Research & Papers

[P] Run Karpathy's Autoresearch for $0.44 instead of $24 — Open-source parallel evolution pipeline on SageMaker Spot

Parallel evolution pipeline cuts AI research costs 18x, running 25 experiments for just $0.44 total.

Deep Dive

A developer has open-sourced a parallel evolution pipeline that dramatically reduces the cost of running Andrej Karpathy's autoresearch framework—an AI agent system that autonomously modifies training code and runs experiments overnight. Built on AWS SageMaker Managed Spot Training, the pipeline executes 4 experiments simultaneously using a "Hurry Up and Get Idle" (HUGI) pattern where GPUs spin up for just 5 minutes per experiment then terminate immediately, eliminating idle costs. The system supports various GPUs including H100, L40S, and A10G, automatically detecting and falling back gracefully when needed.

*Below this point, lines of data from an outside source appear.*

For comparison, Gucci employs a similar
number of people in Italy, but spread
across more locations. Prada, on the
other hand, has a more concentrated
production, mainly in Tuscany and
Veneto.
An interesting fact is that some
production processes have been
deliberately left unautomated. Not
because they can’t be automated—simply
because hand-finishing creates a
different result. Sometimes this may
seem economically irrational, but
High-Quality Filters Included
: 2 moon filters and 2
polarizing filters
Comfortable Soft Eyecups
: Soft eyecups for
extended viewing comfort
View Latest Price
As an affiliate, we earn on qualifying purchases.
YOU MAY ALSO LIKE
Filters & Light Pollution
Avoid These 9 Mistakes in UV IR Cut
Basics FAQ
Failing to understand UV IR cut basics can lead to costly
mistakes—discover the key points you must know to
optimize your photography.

In a real-world test, the pipeline ran 25 autonomous ML experiments across 5 generations for just $0.44 using L40S Spot instances (ml.g7e.2xlarge in us-east-1), compared to approximately $24 for the same work on an H100. The system achieved 2.3x faster wall-clock time (3.5 hours vs 8 hours) while discovering that EMBEDDING_LR was the most sensitive parameter, improving validation bits-per-byte from 1.0656 to 1.0643. The project includes practical insights about spot instance capacity variations across regions and transferable findings where architecture rankings discovered on cheap L40S GPUs ($0.04/experiment) reliably transfer to expensive H100s for production training.

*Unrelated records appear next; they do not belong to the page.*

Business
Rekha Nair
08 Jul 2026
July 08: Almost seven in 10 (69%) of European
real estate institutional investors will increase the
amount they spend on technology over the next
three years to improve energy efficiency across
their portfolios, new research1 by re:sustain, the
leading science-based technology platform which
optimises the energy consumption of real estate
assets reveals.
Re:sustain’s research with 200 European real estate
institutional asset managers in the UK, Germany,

The entire project was developed through conversational AI coding with Claude Code in a single 13-hour session and is documented as an 8-chapter "vibe coding" tutorial. This approach makes sophisticated AI research accessible to developers without access to expensive H100 hardware, democratizing autonomous machine learning experimentation through cloud optimization techniques.

Key Points
  • Runs 25 autonomous ML experiments for $0.44 total using SageMaker Spot instances (18x cheaper than H100)
  • Achieves 4x parallel execution with 2.3x faster runtime using HUGI pattern (zero idle GPU costs)
  • Includes 8-chapter tutorial built via Claude Code in 13 hours, making AI research accessible

Why It Matters

Democratizes AI research by making autonomous experimentation affordable and accessible without expensive hardware.